The fact that she has done well over the past 5 days is great, but reality is that there is always a possibility of certain complications with G tubes, so although the worst is probably over for Raya, there will probably still be bumps in the road. Overall though, we really are thrilled at the progress she is making and especially the leaps and bounds she has made over the past 2 months. I have even started to allow myself to entertain thoughts of Raya being able to go to kindergarten without a feeding tube. It would be fine if she still had it then, but I'm starting to have a little glimmer of hope that maybe she won't.

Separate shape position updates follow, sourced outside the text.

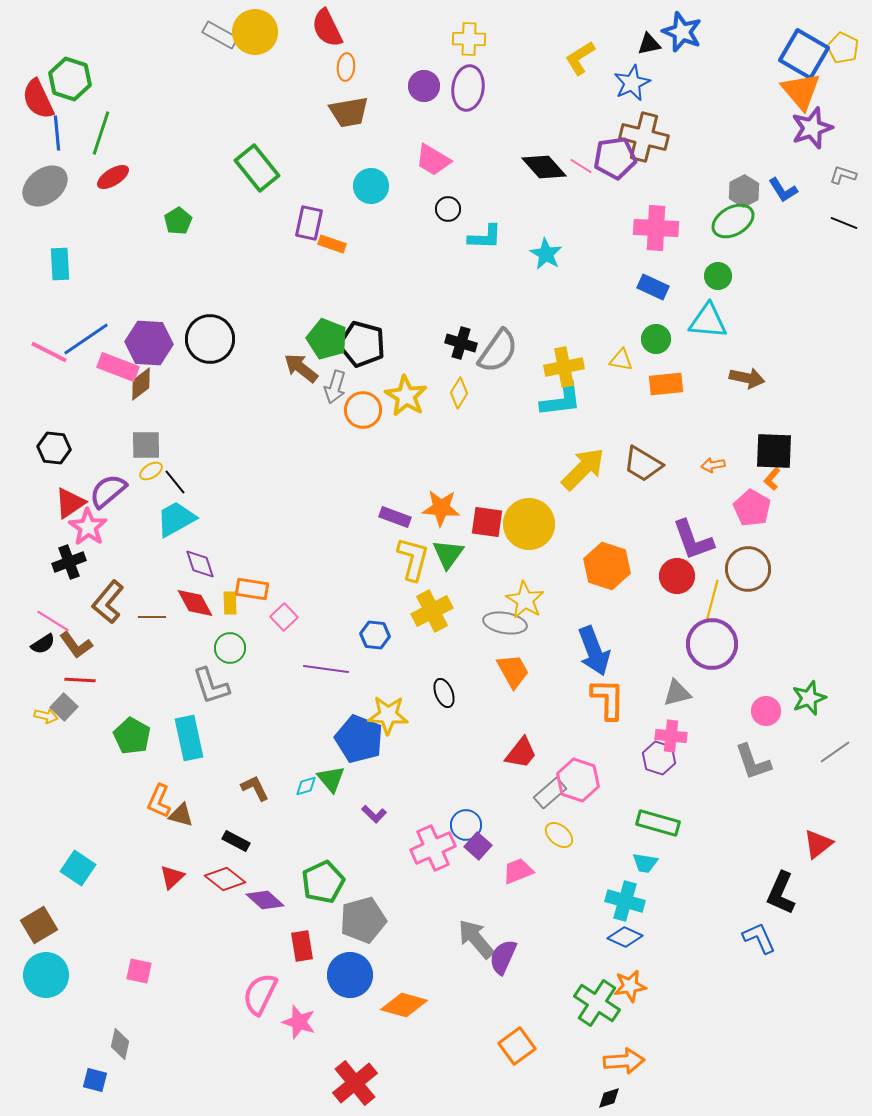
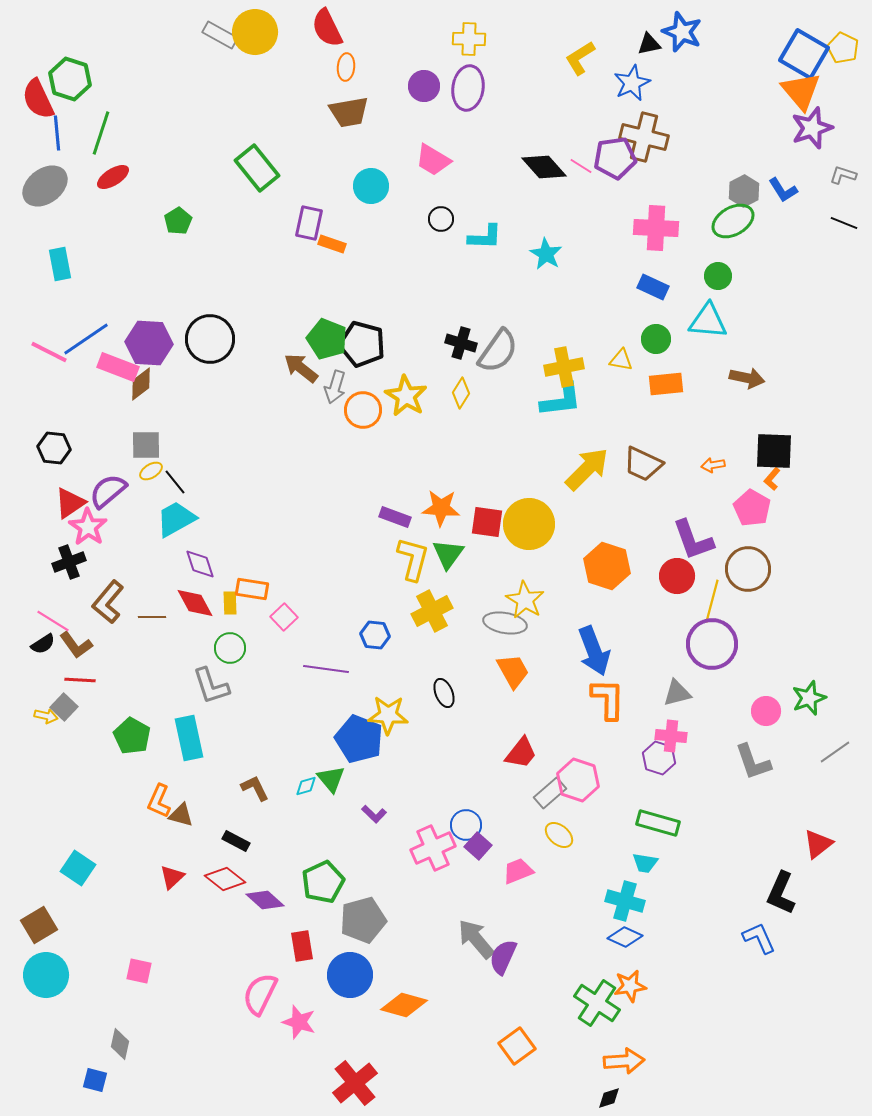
black circle at (448, 209): moved 7 px left, 10 px down
cyan rectangle at (60, 264): rotated 8 degrees counterclockwise
yellow diamond at (459, 393): moved 2 px right
brown trapezoid at (643, 464): rotated 6 degrees counterclockwise
yellow arrow at (583, 469): moved 4 px right
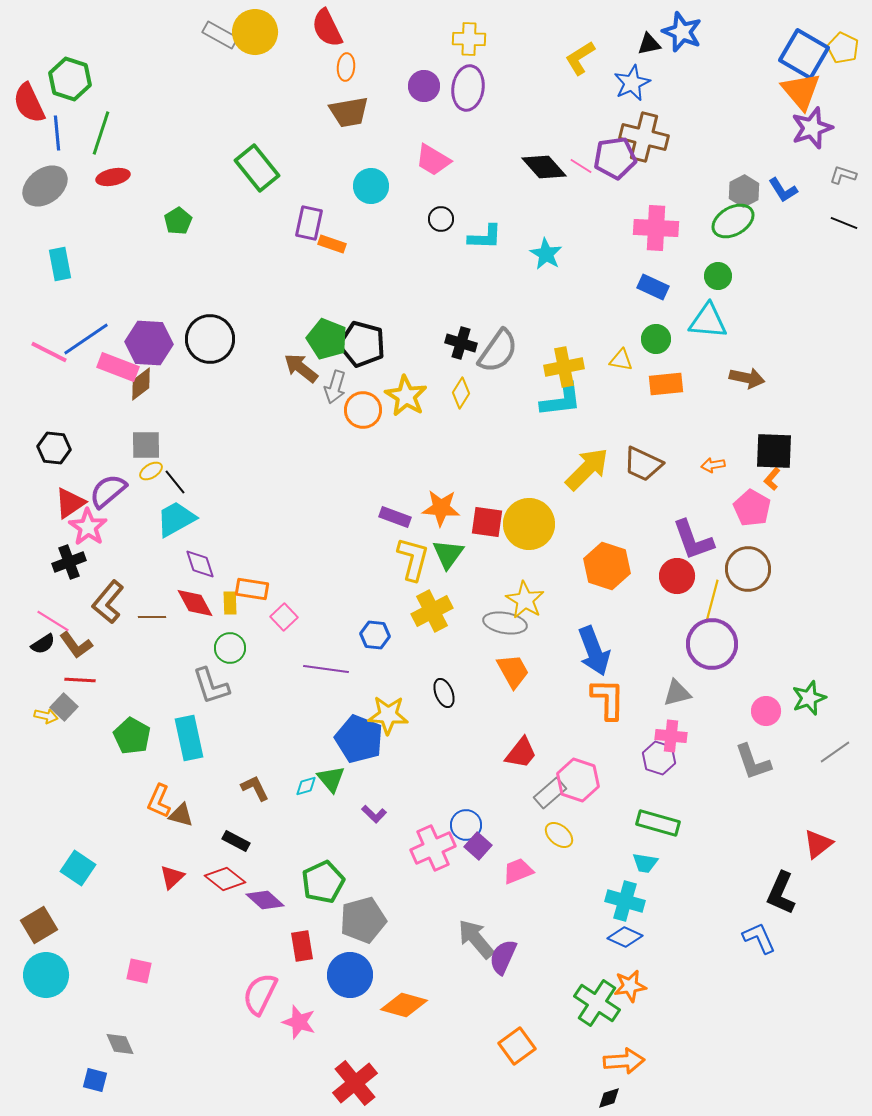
red semicircle at (38, 99): moved 9 px left, 4 px down
red ellipse at (113, 177): rotated 20 degrees clockwise
gray diamond at (120, 1044): rotated 36 degrees counterclockwise
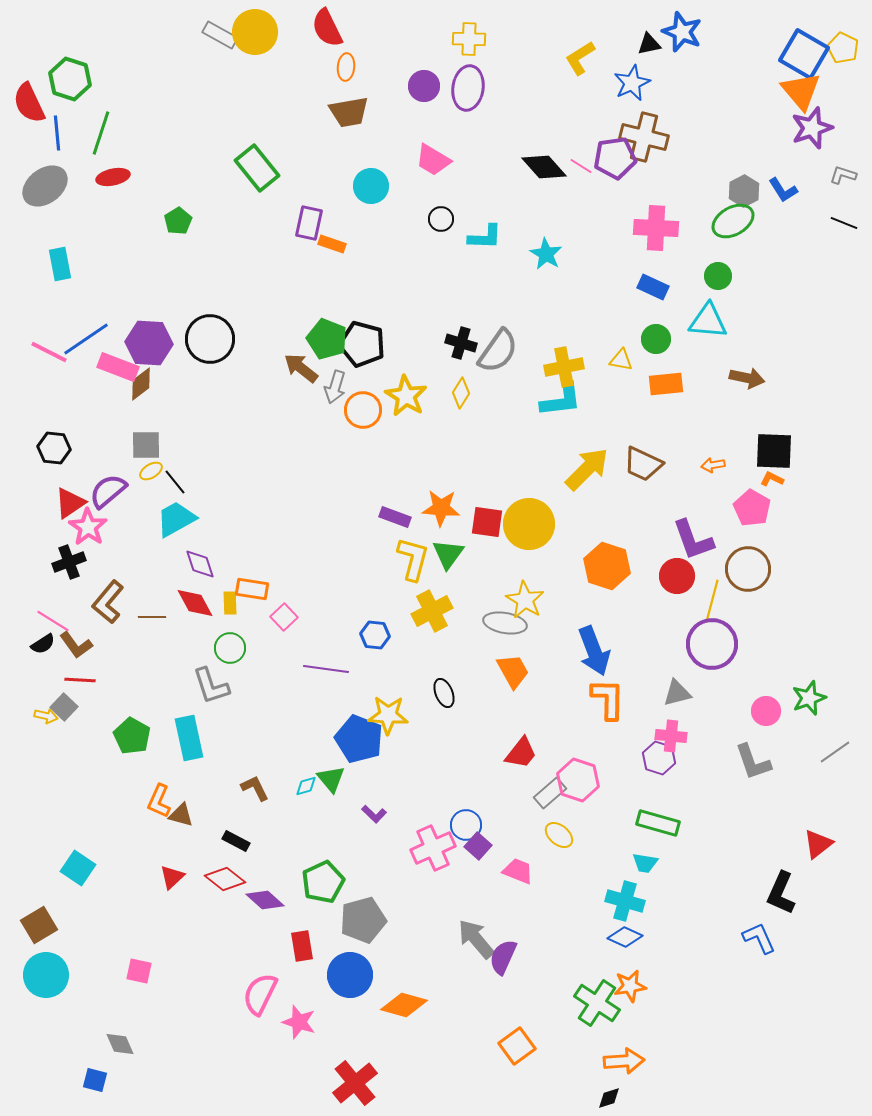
orange L-shape at (772, 479): rotated 75 degrees clockwise
pink trapezoid at (518, 871): rotated 44 degrees clockwise
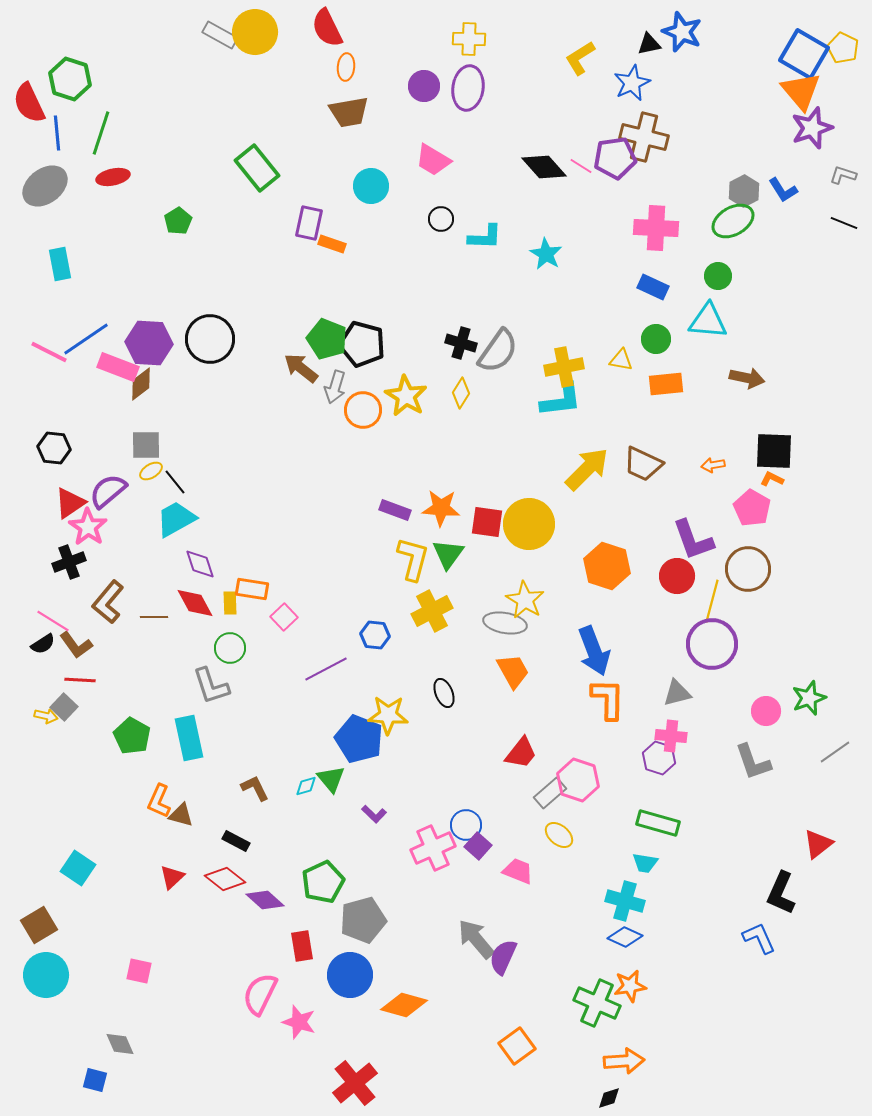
purple rectangle at (395, 517): moved 7 px up
brown line at (152, 617): moved 2 px right
purple line at (326, 669): rotated 36 degrees counterclockwise
green cross at (597, 1003): rotated 9 degrees counterclockwise
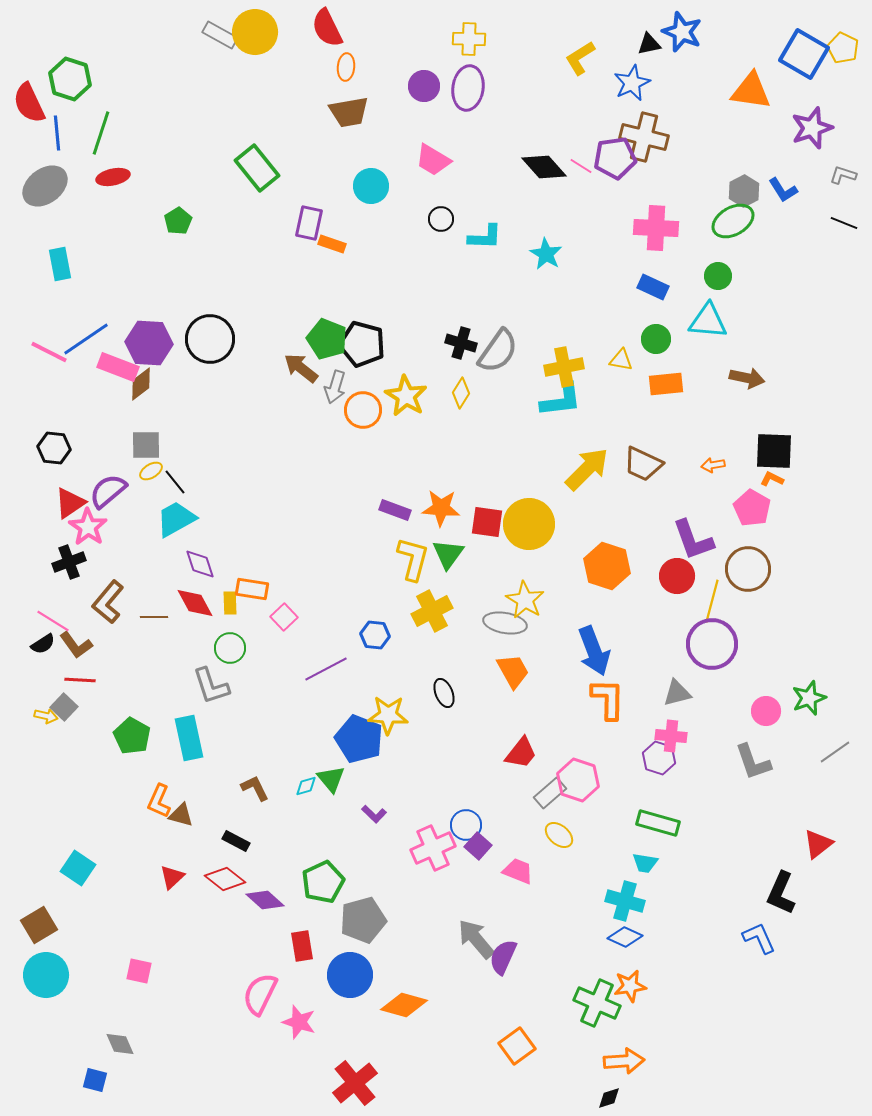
orange triangle at (801, 91): moved 50 px left; rotated 42 degrees counterclockwise
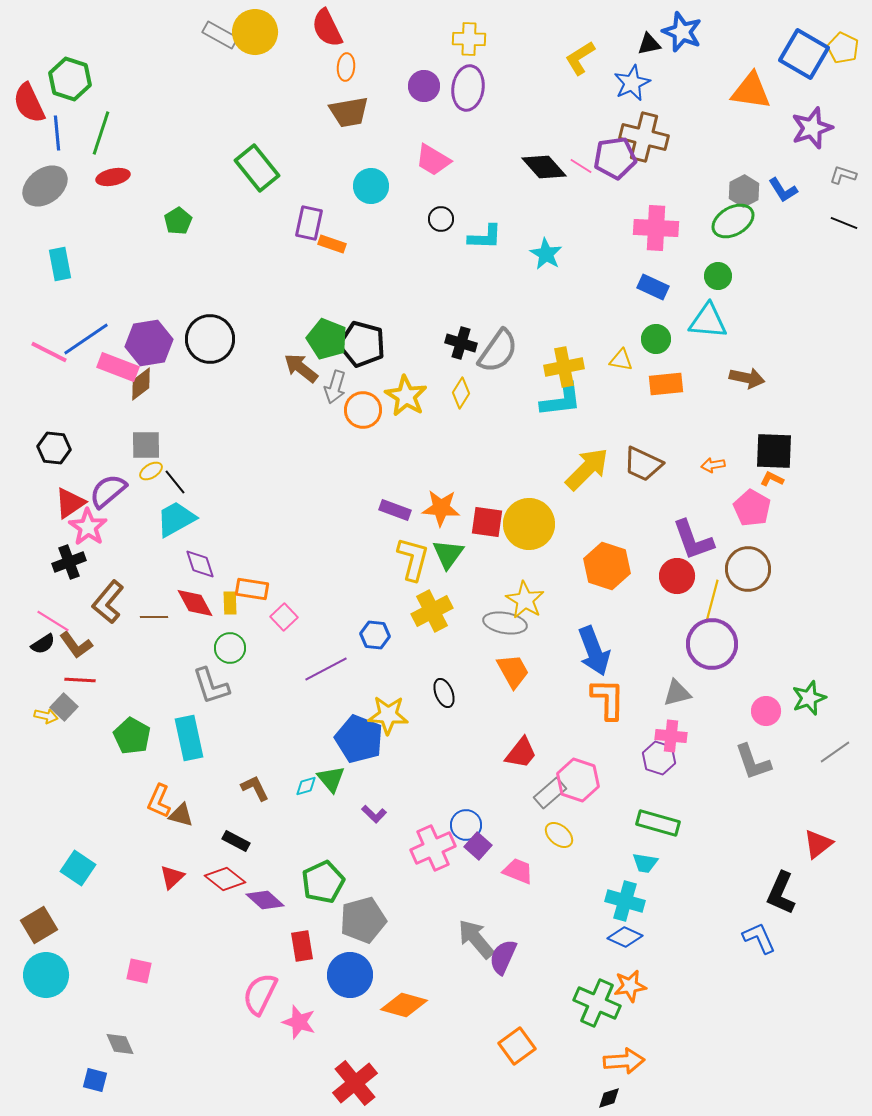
purple hexagon at (149, 343): rotated 12 degrees counterclockwise
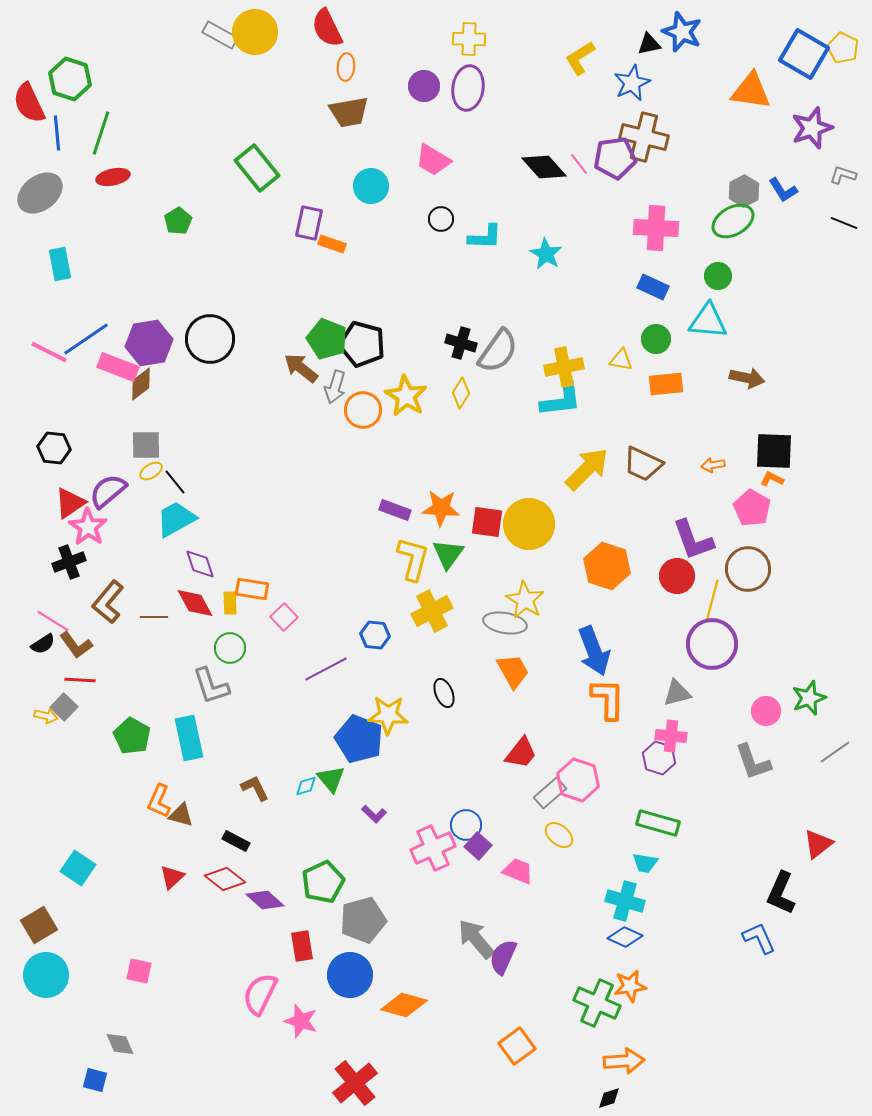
pink line at (581, 166): moved 2 px left, 2 px up; rotated 20 degrees clockwise
gray ellipse at (45, 186): moved 5 px left, 7 px down
pink star at (299, 1022): moved 2 px right, 1 px up
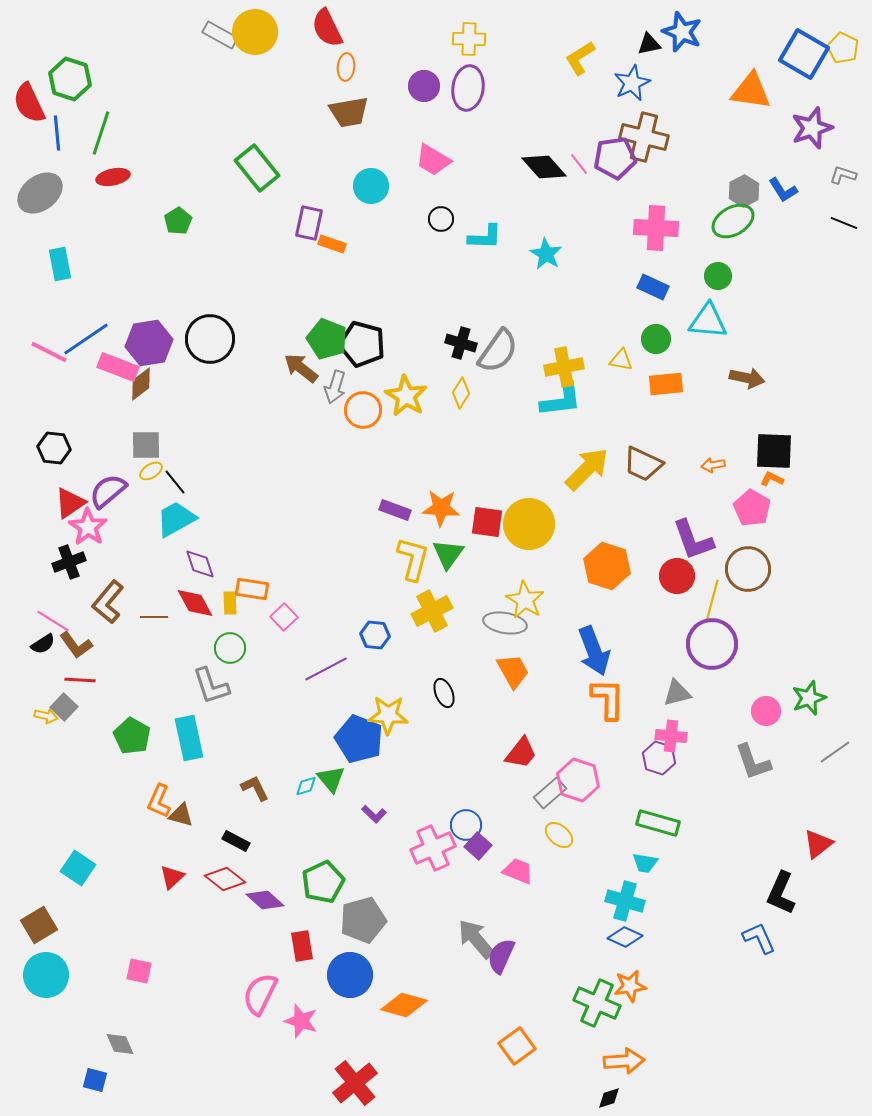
purple semicircle at (503, 957): moved 2 px left, 1 px up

She made her grand return to occupational therapy today. I say it was a grand return because she was in desperate need of OT. She's been a big ol' sensory mess for the last 3 weeks. After her giant hour long meltdown at PT on Friday, I was afraid she'd do a repeat performance today but she did great. She was a little bashful at first but by the time we got halfway through the session, she was playing her little heart out and happier than I've seen her in 3 weeks. She even WILLINGLY crawled through the little pop-up tunnel that normally sends her into frantics and had a smile on her face the whole time. It was obvious that all of the things her therapist did with her today really helped her to feel better and I'm SO glad we're back into our therapies.
We also got to meet our new feeding therapist today. We have one that we've been seeing since Raya first started early intervention services when she was about 5 months old, but she's so busy right now that she can't come more often than every other week. Luckily, the clinic where we do OT at had a feeding therapist (who I've heard great things about) who happened to have an opening for home therapy every other week, so we're going to alternate weeks between the two therapists. I'm really excited about having more feeding therapy now that Raya is finally at a point where she's ready to be pushed a little more.